### Problem to solve
Read through the lines below and copy the ones holding the string "membres".
▼▼▼
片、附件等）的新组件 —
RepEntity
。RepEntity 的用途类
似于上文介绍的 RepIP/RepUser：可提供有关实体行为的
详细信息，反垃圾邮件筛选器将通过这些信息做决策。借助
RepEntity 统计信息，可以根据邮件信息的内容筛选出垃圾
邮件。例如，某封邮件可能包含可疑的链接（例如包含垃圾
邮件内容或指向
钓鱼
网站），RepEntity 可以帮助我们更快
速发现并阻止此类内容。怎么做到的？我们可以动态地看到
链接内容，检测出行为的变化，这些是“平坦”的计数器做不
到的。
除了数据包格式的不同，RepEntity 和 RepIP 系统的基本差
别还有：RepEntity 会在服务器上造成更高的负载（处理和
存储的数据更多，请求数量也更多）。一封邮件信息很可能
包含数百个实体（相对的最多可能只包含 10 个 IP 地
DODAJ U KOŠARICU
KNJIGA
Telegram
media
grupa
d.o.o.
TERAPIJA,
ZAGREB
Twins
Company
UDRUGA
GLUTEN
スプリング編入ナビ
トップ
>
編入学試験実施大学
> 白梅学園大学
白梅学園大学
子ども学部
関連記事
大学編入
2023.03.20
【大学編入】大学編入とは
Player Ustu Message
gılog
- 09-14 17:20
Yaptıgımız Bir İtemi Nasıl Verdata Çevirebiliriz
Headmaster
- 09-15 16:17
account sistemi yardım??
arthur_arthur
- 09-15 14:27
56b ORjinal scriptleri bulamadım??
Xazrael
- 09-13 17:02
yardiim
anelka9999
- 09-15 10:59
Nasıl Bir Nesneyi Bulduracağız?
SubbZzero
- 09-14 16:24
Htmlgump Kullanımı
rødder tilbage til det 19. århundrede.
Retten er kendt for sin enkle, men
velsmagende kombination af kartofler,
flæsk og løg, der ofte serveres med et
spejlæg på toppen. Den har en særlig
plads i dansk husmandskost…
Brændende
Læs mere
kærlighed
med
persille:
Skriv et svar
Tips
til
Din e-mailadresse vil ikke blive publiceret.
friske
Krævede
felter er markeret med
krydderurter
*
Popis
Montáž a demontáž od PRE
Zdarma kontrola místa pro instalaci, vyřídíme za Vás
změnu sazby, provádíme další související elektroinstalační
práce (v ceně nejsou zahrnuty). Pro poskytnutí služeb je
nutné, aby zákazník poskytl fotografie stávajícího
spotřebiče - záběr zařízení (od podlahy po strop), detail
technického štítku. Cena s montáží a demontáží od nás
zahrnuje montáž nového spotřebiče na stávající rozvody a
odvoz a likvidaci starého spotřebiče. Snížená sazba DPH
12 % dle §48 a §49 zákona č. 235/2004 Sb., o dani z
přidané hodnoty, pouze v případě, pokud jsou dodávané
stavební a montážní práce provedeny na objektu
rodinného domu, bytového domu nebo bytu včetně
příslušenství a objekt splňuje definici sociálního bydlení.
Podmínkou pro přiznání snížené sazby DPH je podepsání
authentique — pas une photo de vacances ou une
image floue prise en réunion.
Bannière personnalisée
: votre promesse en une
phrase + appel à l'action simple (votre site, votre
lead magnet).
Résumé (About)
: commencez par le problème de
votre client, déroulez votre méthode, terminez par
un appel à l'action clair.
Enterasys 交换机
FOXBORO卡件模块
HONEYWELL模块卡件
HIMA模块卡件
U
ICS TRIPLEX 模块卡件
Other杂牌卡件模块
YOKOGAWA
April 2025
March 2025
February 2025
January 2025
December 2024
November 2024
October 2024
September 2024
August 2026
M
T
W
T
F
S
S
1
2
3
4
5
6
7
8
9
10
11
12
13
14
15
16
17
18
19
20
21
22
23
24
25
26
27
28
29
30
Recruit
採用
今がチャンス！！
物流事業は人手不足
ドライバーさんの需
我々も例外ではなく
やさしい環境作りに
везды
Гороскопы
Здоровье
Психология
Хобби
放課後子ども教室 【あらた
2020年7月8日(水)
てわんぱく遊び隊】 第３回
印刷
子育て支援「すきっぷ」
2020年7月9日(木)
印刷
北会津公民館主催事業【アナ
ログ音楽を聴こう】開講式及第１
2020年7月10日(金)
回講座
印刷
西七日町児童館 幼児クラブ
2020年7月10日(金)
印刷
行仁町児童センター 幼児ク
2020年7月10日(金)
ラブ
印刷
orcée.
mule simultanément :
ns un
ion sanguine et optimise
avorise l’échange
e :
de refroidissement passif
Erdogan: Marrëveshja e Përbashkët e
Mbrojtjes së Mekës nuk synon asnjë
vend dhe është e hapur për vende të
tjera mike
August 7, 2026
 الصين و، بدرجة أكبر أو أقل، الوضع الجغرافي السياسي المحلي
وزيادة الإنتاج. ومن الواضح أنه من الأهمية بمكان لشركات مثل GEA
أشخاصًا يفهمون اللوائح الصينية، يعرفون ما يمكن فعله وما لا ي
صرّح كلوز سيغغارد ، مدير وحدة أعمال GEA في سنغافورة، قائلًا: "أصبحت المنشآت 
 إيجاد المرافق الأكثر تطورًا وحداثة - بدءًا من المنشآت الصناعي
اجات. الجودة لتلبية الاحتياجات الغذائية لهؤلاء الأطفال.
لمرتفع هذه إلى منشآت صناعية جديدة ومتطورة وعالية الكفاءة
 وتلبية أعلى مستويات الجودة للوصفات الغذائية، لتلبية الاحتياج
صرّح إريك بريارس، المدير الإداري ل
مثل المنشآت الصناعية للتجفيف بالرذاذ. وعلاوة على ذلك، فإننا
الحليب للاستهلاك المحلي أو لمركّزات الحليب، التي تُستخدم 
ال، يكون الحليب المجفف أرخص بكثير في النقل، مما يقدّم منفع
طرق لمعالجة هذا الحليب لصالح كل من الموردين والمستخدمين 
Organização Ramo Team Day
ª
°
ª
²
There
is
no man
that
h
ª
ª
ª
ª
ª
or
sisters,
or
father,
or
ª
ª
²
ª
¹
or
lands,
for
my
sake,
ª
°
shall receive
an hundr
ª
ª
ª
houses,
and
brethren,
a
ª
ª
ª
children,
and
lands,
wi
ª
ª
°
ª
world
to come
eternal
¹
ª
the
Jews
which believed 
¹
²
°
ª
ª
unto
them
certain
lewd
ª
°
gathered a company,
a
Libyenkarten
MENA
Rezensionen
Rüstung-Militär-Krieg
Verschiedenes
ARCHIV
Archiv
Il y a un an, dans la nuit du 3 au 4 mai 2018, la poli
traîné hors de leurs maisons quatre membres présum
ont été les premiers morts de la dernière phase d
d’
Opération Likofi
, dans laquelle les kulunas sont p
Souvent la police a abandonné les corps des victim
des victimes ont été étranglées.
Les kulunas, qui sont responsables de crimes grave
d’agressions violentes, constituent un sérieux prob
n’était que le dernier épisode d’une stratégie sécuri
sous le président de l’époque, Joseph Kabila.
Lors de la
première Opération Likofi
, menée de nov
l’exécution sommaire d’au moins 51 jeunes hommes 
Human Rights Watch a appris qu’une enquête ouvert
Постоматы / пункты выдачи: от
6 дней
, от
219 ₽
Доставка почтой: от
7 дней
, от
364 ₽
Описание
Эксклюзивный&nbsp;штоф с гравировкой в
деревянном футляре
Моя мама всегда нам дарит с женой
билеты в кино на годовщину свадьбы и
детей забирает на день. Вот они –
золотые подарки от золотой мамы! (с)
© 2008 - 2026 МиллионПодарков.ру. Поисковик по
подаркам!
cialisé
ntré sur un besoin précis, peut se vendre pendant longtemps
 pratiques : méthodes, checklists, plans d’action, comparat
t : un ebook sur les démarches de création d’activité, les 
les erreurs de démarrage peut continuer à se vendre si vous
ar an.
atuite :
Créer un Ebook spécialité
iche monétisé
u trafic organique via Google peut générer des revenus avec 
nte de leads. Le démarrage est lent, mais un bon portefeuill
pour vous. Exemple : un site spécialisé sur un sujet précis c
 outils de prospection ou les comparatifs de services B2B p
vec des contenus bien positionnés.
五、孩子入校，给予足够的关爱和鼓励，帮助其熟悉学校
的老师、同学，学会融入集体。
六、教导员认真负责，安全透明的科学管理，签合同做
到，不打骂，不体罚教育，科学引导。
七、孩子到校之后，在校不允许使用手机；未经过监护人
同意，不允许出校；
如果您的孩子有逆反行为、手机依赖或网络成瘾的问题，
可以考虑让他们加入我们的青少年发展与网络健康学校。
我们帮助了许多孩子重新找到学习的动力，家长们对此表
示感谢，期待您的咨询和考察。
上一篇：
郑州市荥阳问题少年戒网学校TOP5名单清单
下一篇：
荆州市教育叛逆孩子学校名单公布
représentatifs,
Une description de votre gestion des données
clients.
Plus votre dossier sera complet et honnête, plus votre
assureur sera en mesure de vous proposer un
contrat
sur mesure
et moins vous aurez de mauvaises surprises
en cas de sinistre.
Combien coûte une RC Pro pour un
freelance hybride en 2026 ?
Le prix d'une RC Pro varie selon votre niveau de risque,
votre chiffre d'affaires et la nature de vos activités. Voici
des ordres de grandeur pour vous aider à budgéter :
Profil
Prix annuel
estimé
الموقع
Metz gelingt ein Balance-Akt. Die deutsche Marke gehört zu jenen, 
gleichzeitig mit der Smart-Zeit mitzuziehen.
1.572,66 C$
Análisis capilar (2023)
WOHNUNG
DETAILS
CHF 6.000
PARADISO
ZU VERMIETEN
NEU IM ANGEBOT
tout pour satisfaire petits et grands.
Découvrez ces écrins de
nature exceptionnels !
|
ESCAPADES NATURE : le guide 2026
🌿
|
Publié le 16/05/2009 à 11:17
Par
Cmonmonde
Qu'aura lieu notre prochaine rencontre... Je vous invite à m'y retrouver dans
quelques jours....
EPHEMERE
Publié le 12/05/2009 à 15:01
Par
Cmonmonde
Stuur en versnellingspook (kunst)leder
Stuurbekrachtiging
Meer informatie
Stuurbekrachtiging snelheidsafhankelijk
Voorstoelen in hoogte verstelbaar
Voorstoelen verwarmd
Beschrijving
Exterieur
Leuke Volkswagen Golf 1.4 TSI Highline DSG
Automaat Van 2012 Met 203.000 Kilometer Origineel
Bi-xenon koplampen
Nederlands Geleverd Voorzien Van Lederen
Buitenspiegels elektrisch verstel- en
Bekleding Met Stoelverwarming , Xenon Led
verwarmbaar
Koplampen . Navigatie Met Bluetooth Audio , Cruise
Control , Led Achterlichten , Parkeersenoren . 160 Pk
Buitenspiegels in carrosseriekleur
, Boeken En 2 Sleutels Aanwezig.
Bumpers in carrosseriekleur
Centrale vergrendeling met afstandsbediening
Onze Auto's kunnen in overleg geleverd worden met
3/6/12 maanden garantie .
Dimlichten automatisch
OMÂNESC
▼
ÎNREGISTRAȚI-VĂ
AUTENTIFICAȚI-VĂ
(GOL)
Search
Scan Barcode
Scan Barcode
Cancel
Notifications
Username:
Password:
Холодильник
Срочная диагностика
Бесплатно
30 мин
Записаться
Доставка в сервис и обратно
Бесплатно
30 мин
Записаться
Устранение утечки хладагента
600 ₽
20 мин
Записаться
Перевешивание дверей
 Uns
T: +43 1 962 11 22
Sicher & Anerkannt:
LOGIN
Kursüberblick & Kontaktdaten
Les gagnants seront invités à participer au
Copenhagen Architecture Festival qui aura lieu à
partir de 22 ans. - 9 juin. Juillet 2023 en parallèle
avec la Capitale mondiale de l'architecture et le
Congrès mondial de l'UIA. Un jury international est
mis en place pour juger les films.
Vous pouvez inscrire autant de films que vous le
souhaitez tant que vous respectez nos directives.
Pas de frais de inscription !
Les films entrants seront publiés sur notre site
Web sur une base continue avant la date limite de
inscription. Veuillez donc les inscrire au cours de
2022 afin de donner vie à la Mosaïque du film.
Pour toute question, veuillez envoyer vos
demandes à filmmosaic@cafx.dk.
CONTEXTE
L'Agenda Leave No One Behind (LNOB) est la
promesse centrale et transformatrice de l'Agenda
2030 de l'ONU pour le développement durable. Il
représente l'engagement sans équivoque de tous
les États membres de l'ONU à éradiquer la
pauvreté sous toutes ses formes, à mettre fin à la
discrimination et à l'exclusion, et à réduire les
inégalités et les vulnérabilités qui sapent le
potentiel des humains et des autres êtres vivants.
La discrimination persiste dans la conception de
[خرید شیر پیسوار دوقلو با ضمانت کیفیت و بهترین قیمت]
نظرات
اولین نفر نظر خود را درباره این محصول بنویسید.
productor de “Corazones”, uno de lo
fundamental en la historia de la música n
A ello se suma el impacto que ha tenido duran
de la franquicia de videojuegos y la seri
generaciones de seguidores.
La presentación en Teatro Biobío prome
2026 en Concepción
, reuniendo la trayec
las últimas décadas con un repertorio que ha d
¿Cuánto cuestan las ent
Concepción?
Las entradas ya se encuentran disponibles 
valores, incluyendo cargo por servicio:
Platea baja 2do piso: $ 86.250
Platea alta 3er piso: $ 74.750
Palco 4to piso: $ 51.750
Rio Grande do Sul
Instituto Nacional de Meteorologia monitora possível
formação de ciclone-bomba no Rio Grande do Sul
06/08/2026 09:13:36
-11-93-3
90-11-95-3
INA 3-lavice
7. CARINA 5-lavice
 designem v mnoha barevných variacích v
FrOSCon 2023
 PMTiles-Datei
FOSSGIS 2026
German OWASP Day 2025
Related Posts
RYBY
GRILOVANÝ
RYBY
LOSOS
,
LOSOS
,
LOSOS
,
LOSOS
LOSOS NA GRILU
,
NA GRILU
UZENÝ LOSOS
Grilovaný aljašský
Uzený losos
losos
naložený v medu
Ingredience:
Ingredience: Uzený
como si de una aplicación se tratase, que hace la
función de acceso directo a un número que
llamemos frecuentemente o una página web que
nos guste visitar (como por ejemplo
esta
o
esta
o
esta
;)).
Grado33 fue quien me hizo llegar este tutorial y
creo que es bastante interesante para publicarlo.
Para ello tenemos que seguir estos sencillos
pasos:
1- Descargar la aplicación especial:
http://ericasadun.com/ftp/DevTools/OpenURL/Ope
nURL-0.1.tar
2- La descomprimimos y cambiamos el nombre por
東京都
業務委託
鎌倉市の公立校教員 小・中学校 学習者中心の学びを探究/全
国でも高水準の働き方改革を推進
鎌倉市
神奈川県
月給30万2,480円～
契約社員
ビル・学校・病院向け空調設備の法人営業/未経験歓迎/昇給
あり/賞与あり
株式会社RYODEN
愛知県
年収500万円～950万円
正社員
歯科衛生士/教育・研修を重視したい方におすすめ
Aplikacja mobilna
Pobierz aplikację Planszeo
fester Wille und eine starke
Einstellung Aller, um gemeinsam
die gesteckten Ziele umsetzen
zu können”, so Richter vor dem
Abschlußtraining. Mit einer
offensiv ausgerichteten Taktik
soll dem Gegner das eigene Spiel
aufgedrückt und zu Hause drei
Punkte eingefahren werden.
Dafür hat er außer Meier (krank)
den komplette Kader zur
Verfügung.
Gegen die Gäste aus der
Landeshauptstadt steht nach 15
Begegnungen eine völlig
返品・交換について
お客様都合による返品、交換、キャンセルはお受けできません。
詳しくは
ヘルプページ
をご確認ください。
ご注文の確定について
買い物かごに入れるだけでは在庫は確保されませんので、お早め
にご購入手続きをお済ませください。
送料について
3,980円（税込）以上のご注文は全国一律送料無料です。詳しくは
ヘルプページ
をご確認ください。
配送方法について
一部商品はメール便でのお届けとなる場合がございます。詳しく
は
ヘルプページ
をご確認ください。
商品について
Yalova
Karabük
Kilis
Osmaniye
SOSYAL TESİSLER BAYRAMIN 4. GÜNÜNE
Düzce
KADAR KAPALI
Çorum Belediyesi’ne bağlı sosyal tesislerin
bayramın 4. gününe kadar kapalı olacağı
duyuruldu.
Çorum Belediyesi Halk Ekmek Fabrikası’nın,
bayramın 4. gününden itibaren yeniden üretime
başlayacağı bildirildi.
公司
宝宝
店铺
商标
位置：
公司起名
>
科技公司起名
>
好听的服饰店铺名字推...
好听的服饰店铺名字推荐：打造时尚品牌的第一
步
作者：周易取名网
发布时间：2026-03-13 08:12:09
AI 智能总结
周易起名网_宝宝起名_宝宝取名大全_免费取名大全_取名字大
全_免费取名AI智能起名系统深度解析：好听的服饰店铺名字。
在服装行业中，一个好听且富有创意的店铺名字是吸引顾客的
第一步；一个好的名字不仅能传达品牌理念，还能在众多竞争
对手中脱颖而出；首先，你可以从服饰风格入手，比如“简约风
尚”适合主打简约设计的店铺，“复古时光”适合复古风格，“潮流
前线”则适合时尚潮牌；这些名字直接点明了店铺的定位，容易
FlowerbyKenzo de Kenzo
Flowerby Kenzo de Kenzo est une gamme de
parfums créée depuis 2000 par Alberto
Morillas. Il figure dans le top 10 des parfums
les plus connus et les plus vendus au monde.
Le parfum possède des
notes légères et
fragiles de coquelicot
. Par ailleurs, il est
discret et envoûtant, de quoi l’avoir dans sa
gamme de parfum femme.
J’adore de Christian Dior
▲▲▲
### Response to the exercise
traîné hors de leurs maisons quatre membres présum
les États membres de l'ONU à éradiquer la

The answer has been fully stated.